I think there's a lot of truth in a comment I read recently about writing. It doesn't matter what you read now, it's what you've read in the past that most affects your writing today.
Growing up, I steeped myself in romance. I'm not exaggerating when I say I read hundreds of the old hardback Mills and Boon. I also lapped up Jane Austen, the Brontes, Georgette Heyer, Victoria Holt, Mary Stewart, Barbara Cartland, Daphne du Maurier and many more. I was about 14 when I read 'When the Lion Feeds' by Wilbur Smith. I absolutely loved this sprawling drama about the Courtney family in South Africa. It can't be classified as a romance but it is a tremendously romantic story. For me, anyway, Wilbur Smith created the quintessential romantic hero in the fabulous Sean Courtney.
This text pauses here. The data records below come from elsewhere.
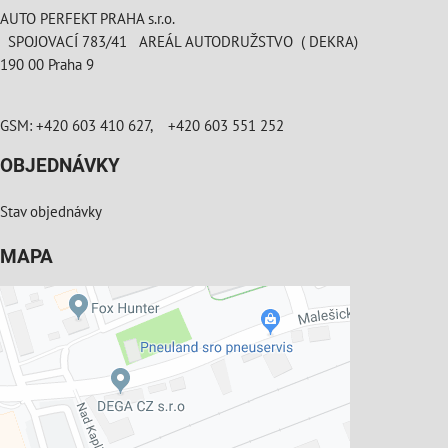
AUTO PERFEKT PRAHA s.r.o.
SPOJOVACÍ 783/41 AREÁL AUTODRUŽSTVO ( DEKRA)
190 00 Praha 9
GSM: +420 603 410 627, +420 603 551 252
OBJEDNÁVKY
Stav objednávky
MAPA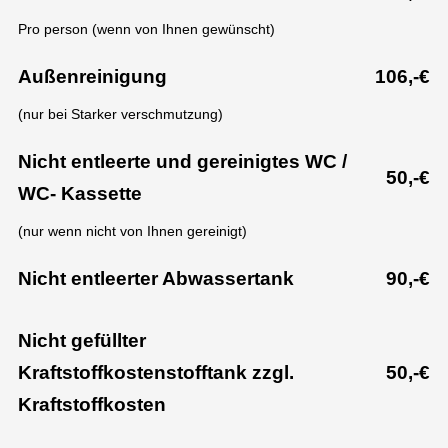
Pro person (wenn von Ihnen gewünscht)
Außenreinigung
106,-€
(nur bei Starker verschmutzung)
Nicht entleerte und gereinigtes WC /
50,-€
WC- Kassette
(nur wenn nicht von Ihnen gereinigt)
Nicht entleerter Abwassertank
90,-€
Nicht gefüllter
Kraftstoffkostenstofftank zzgl.
50,-€
Kraftstoffkosten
I've been cried down in discussions when I compare Mills and Boon to Jane Austen and the Bronte sisters. All I can say is that I loved to read about one man and one woman who lived only for each other in worlds far removed from mine. I lost myself in these stories and absorbed the writing as if by osmosis. Over the years I've read more widely but I believe it's as a result of those early years of reading that I've finally achieved my goal of becoming a published writer in the romance genre.
My first completed novel, Kincaid's Call, which was highly commended in the Romance Writer's of New Zealand Clendon Award, will be released by The Wild Rose Press in May, 2010. It's taken me more than two decades of stop-start writing to achieve this.